The Verge calls this AI’s “era of corporate control.” Indeed, unlike previous major breakthroughs like the Internet or even nuclear technology, AI has effectively been “born commercial.” That matters a lot. Despite companies’ claims of commitment to basic research, industry R&D has fundamentally different motivations than publicly-funded R&D. As a society, are we missing out on important basic research because of industry’s leading role?
#7: There is growing regulatory scrutiny of artificial intelligence applications.
Source: Stanford HAI, 2023 AI Index Report
The age of unbridled experimentation in AI may be over.
Since 2016, a total of 123 AI-related bills have been passed by legislative bodies globally (from a select 127 countries). Expect this number to increase. Earlier this month, the U.S. Department of Commerce invited public comment on AI regulation. The EU is also considering omnibus AI legislation called the Artificial Intelligence (AI) Act. Last week, Alphabet CEO Sundar Pichai underscored the need for global AI regulatory frameworks. The Future of Life Institute’s recent open letter calling for slowdown in powerful AI system development has likely added urgency and momentum to these debates.
In this context, AI governance will once again be a hot-button issue, raising questions of tradeoffs between speeding up and slowing down.
#8: FLOP era: GPUs are in seriously short supply.
Source: Google Finance, 4/25/2023
There’s a major shortage of GPUs, and many startups as a result need to reserve capacity far in advance — in some cases, years. Expect this to be an issue across the ecosystem, with increasing competition for GPU resources dictating fundraising requirements (to prepay and reserve), product scalability, and more.
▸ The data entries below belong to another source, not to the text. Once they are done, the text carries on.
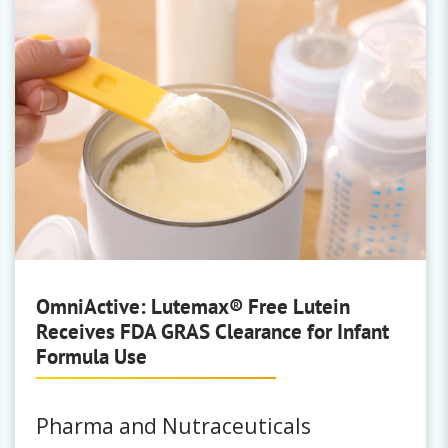
OmniActive: Lutemax® Free Lutein
Receives FDA GRAS Clearance for Infant
Formula Use
Pharma and Nutraceuticals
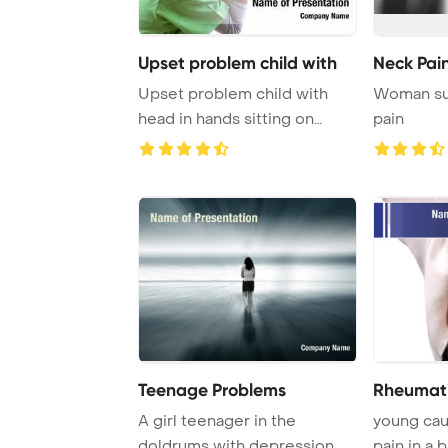
Upset problem child with
Neck Pain
Upset problem child with
Woman suf
head in hands sitting on
pain
staircase conce ...
Teenage Problems
Rheumati
A girl teenager in the
young cau
doldrums with depression
pain in a 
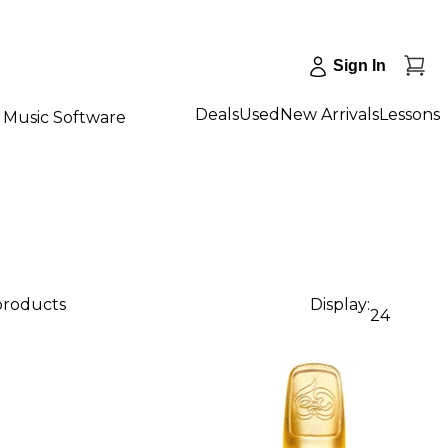
Sign In
Deals
Used
New Arrivals
Lessons
Music Software
 products
Display:
24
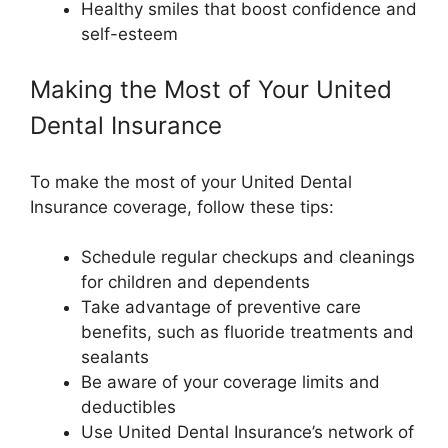
Healthy smiles that boost confidence and
self-esteem
Making the Most of Your United
Dental Insurance
To make the most of your United Dental
Insurance coverage, follow these tips:
Schedule regular checkups and cleanings
for children and dependents
Take advantage of preventive care
benefits, such as fluoride treatments and
sealants
Be aware of your coverage limits and
deductibles
Use United Dental Insurance’s network of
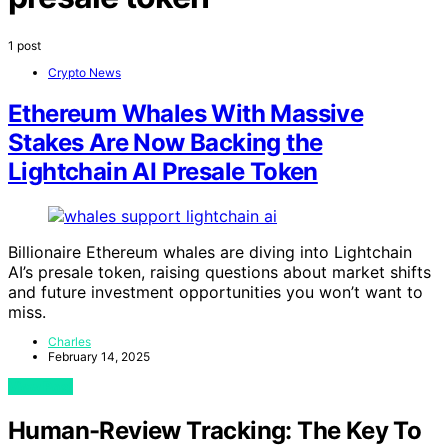
1 post
Crypto News
Ethereum Whales With Massive
Stakes Are Now Backing the
Lightchain AI Presale Token
Billionaire Ethereum whales are diving into Lightchain
AI’s presale token, raising questions about market shifts
and future investment opportunities you won’t want to
miss.
Charles
February 14, 2025
View Post
Human-Review Tracking: The Key To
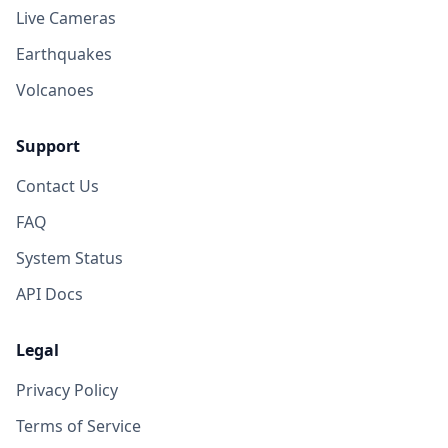
Live Cameras
Earthquakes
Volcanoes
Support
Contact Us
FAQ
System Status
API Docs
Legal
Privacy Policy
Terms of Service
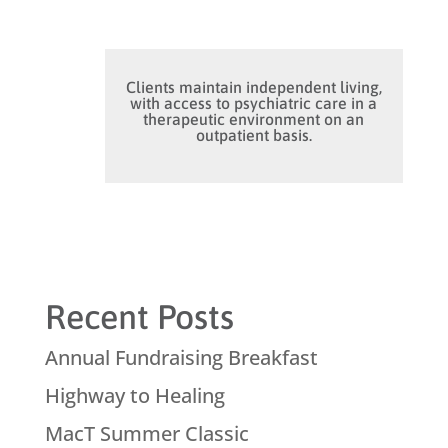
Clients maintain independent living,
with access to psychiatric care in a
therapeutic environment on an
outpatient basis.
Recent Posts
Annual Fundraising Breakfast
Highway to Healing
MacT Summer Classic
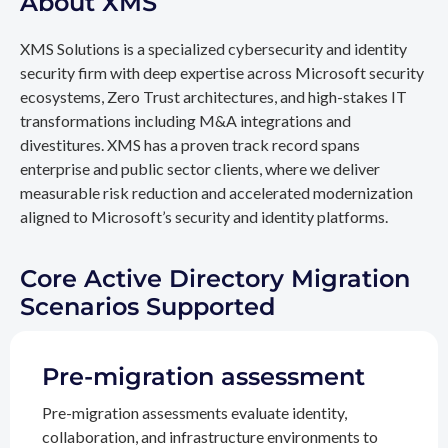
About XMS
XMS Solutions is a specialized cybersecurity and identity
security firm with deep expertise across Microsoft security
ecosystems, Zero Trust architectures, and high-stakes IT
transformations including M&A integrations and
divestitures. XMS has a proven track record spans
enterprise and public sector clients, where we deliver
measurable risk reduction and accelerated modernization
aligned to Microsoft’s security and identity platforms.
Core Active Directory Migration
Scenarios Supported
Pre-migration assessment
Pre-migration assessments evaluate identity,
collaboration, and infrastructure environments to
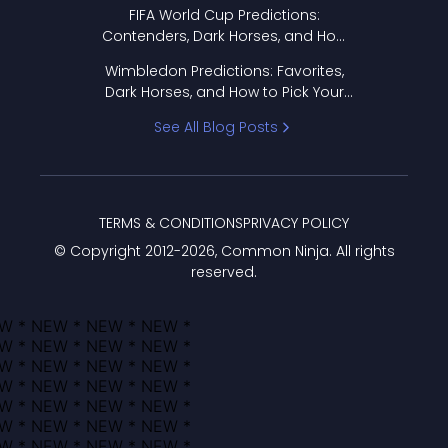
FIFA World Cup Predictions:
Contenders, Dark Horses, and How
to Pick Your Bracket
Wimbledon Predictions: Favorites,
Dark Horses, and How to Pick Your
Bracket
See All Blog Posts
TERMS & CONDITIONS
PRIVACY POLICY
© Copyright 2012-
2026
, Common Ninja. All rights
reserved.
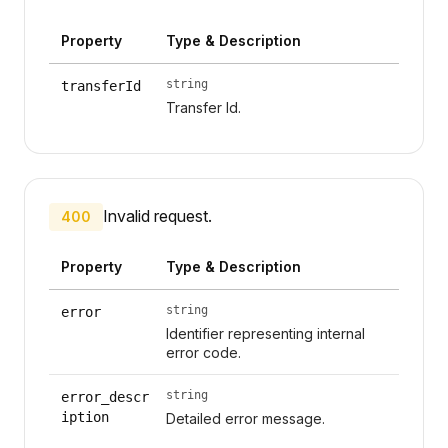
Property
Type & Description
string
transferId
Transfer Id.
Invalid request.
400
Property
Type & Description
string
error
Identifier representing internal
error code.
string
error_descr
iption
Detailed error message.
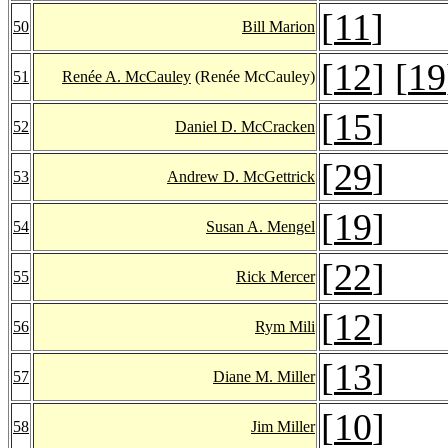
[
11
]
50
Bill Marion
[
12
] [
19
51
Renée A. McCauley
(Renée McCauley)
[
15
]
52
Daniel D. McCracken
[
29
]
53
Andrew D. McGettrick
[
19
]
54
Susan A. Mengel
[
22
]
55
Rick Mercer
[
12
]
56
Rym Mili
[
13
]
57
Diane M. Miller
[
10
]
58
Jim Miller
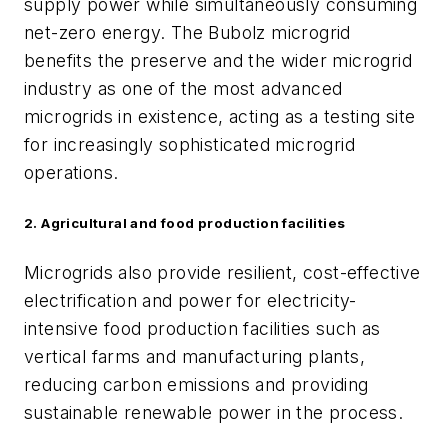
supply power while simultaneously consuming
net-zero energy. The Bubolz microgrid
benefits the preserve and the wider microgrid
industry as one of the most advanced
microgrids in existence, acting as a testing site
for increasingly sophisticated microgrid
operations.
2. Agricultural and food production facilities
Microgrids also provide resilient, cost-effective
electrification and power for electricity-
intensive food production facilities such as
vertical farms and manufacturing plants,
reducing carbon emissions and providing
sustainable renewable power in the process.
Of course, looming geopolitical tensions in Taiwan could exacerbate this tension even further.
NVIDIA, in the meantime, has been an enormous beneficiary from increased AI development. The company’s share price is up more than 100% in the past 6 months, well outpacing NASDAQ performance over that time period (up ~7%).
If, as the kids say, after the greatest flop comes the greatest slay (groan… sorry, sorry), GPU shortages may be a boon to “serverless GPU” startups like Replicate, Banana, Modal, and others. Upstart GPU clouds like Lambda Labs and Coreweave may benefit as well, though they too will likely be impacted by the crunch at some point.
#9: Agents, everywhere.
Source: star-history.com
Over the past few weeks, task-driven autonomous agents like AutoGPT, AgentGPT, and BabyAGI have become enormously popular. AutoGPT, for instance, recently surpassed Pytorch in GitHub stars. Growth of popular agents has surpassed libraries like Langchain, which itself previously broke growth records!
Momentum aside, it’s not clear how useful these experiments are in production. Most OSS agents seem like snazzy demos right now, rather than real products or businesses. There are also questions of differentiation and durability as LLM providers consider building up the stack. The notion of powerful, sometimes unpredictable models executing digital tasks without guardrails also raises all kinds of AI safety questions.
#10: Great power competition continues to extend into the world of AI.
Source: Stanford HAI AI Index Report 2023
AI research has long been an arena for great power competition (remember that 2017 Putin quote?). The U.S. and China in particular continue to compete in AI R&D and commercialization. The prevailing theory has historically been that the U.S. leads in true innovation, even if China may produce a higher volume of research. This chart from Stanford’s latest AI Index Report suggests that that gap may be narrowing — though the U.S. leads China in AI conference citations, the gap in 2021 was slim and getting slimmer. Expect AI research to be an area of continued focus from both national governments, and competition (and collaboration) ongoing areas of friction.